(Data provided Opens)

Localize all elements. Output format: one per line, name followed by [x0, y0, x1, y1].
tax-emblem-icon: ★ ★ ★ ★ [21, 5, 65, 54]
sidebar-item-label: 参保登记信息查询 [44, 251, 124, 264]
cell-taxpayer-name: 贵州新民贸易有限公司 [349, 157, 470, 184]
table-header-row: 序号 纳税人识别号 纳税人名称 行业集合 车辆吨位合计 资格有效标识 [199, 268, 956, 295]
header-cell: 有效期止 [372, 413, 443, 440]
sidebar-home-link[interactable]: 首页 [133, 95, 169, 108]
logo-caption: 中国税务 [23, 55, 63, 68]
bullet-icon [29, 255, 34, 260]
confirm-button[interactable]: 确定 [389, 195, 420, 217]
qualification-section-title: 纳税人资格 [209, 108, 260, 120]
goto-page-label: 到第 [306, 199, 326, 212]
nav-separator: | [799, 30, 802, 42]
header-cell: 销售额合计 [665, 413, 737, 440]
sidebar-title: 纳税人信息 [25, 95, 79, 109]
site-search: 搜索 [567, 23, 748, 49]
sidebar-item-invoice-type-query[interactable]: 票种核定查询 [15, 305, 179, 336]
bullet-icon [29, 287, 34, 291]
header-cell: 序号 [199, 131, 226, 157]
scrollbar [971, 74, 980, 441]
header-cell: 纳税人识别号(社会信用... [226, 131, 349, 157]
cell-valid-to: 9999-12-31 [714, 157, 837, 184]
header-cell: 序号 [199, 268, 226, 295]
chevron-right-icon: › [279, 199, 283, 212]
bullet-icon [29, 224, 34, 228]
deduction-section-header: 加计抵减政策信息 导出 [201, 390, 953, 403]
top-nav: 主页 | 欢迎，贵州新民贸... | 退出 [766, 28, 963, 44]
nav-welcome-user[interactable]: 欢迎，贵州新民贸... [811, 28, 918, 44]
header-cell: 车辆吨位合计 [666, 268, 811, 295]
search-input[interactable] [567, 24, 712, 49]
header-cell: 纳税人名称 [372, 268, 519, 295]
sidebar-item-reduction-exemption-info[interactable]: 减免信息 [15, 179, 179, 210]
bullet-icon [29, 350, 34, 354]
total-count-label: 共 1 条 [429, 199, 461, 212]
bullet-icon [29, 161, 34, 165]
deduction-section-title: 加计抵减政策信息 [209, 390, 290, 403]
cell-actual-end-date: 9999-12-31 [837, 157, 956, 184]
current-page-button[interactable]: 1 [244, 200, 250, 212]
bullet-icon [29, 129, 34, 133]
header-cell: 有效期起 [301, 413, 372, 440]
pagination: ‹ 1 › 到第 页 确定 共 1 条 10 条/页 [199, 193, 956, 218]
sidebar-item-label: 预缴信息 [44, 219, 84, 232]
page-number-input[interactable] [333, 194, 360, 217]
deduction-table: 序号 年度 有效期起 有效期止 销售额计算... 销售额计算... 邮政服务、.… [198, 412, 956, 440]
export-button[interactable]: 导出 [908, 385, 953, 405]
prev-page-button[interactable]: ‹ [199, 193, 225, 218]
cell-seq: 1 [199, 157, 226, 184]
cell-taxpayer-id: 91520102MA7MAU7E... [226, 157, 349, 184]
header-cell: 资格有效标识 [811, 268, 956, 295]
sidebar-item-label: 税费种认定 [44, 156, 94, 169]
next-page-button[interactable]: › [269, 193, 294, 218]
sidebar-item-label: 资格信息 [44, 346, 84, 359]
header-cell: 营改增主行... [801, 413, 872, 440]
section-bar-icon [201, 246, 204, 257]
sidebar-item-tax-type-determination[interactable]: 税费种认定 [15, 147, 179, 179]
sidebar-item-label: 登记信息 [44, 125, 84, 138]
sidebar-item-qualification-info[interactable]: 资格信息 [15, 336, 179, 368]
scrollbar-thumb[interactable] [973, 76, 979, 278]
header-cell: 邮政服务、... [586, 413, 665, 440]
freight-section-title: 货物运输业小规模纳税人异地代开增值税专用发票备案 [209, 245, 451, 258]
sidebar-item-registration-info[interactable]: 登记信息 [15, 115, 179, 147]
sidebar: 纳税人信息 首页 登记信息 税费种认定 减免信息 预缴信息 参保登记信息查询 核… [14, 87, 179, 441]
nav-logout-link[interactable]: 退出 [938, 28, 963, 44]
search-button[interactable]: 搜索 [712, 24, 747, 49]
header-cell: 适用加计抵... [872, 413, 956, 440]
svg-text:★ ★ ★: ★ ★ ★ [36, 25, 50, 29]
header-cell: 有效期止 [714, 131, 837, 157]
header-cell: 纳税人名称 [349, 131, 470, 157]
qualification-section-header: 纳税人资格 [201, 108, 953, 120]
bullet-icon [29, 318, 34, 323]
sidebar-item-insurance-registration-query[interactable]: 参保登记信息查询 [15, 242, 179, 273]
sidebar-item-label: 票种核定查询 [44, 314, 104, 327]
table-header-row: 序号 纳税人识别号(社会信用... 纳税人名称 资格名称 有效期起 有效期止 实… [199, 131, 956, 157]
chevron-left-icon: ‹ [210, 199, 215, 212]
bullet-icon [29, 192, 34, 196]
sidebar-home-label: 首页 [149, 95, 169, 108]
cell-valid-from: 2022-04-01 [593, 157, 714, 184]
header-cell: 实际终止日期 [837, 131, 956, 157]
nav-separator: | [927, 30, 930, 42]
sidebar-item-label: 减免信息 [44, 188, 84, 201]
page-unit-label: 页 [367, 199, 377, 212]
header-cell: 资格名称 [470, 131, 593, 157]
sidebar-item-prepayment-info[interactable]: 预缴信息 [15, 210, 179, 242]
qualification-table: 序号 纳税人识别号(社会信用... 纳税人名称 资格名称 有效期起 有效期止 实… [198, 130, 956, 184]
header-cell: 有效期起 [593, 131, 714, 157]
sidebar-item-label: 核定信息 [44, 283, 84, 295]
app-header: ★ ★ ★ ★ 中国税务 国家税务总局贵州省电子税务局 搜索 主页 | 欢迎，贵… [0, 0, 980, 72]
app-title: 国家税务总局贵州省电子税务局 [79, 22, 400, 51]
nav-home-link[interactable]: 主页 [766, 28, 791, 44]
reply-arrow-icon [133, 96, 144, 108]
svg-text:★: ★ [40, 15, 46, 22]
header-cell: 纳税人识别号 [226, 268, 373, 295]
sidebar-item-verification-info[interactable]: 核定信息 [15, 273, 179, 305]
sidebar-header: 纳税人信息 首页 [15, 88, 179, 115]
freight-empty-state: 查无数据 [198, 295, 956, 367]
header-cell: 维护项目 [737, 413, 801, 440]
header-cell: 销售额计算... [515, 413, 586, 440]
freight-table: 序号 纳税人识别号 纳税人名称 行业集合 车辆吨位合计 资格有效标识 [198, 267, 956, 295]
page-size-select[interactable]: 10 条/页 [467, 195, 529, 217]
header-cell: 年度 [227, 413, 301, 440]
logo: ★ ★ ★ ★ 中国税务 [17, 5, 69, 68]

(Data provided Closes)

Instructions for the task - The lines above may hold the string "加计抵减政策信息". Say how many do, and give only that number.

Response for this exercise - 2